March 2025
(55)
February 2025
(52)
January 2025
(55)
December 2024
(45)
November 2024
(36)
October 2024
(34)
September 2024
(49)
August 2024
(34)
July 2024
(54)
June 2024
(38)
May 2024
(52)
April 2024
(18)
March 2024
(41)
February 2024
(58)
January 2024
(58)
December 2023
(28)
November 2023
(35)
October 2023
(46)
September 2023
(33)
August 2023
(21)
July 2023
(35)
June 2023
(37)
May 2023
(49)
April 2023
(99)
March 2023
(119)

-------

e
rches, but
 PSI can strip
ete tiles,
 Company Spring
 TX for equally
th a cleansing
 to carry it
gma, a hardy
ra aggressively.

-------

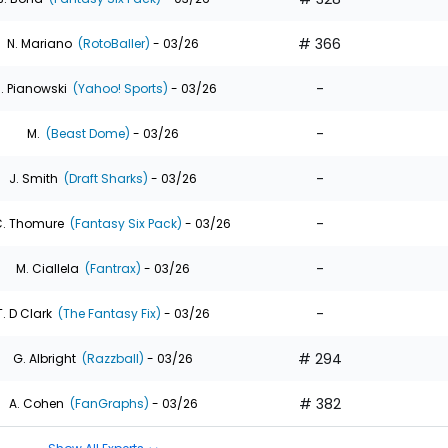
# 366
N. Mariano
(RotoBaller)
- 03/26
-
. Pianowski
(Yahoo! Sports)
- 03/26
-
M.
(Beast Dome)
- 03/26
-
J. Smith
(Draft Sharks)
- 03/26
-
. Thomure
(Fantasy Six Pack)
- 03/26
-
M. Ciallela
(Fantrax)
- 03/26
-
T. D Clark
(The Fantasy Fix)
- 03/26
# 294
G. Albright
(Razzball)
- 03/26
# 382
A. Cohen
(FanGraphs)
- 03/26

-------

## TASK DIRECTIONS
Reproduce exactly the lines above from the line with "TX for equally" to the line with "ra aggressively.", including both, and add nothing.

## EXERCISE RESPONSE
 TX for equally
th a cleansing
 to carry it
gma, a hardy
ra aggressively.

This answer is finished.